Wednesday 27 April 2022

The Outsider - Albert Camus

"Meursault will not pretend. After the death of his mother, everyone
is shocked when he shows no sadness. And when he commits a random act of violence in Algiers, society is baffled. Why would this seemingly law-abiding bachelor do such a thing? And why does he show no remorse even when it could save his life? His refusal to satisfy the feelings of others only increases his guilt in the eyes of the law. Soon Meursault discovers that he is being tried not simply for his crime, but for his lack of emotion - a reaction that condemns him for being an outsider. For Meursault, this is an insult to his reason and a betrayal of his hopes; for Camus it encapsulates the absurdity of life.
"

I think the little book Gods must really be liking me recently. I have been reading amazingly profound book after book. 

This was another book that knocked me sideways (though, I must say, not to the same extent as say Giovanni's Room.) 

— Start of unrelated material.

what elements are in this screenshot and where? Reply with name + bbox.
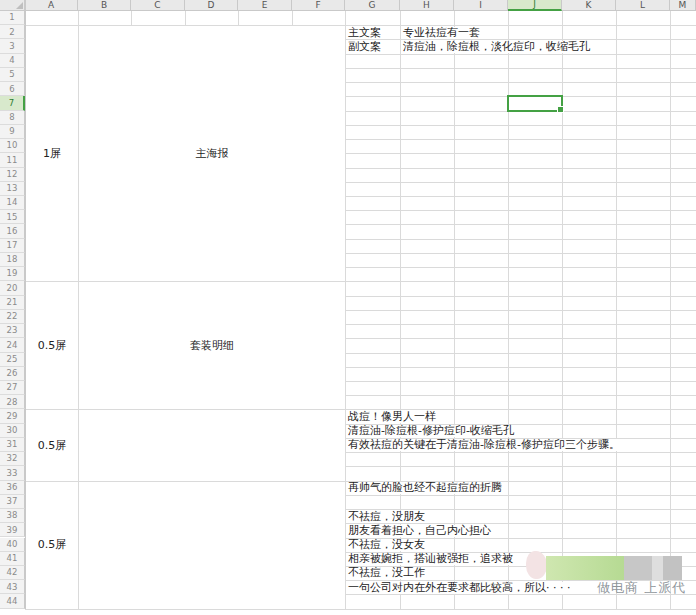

It was a very interesting read. The idea that someone is tried for not reacting in a conventional manner sits very close to home as someone who has Asperger's and thus doesn't react conventionally myself. However, I think that the people who argue that Meursault isn't a bad person, just someone unconventional, different, being unfairly persecuted by a out of date traditionalist society, must not have read the same book I did. Meursault is undoubtedly a bad person. Even if I do not feel nor express emotions the same way as "normal" people, it doesn't mean that sitting by while a pimp beats his girlfriend, a man abuses his dog, or killing a man in cold blood are acceptable things to do. 

I am unsure of what Camus was trying to express ideologically through this book. That all morality is just a social construct and thus false and meaningless? That people are more judged for being unconventional then they are for their actual crimes? The life in itself is inherently meaningless and thus your actions hold no meaning?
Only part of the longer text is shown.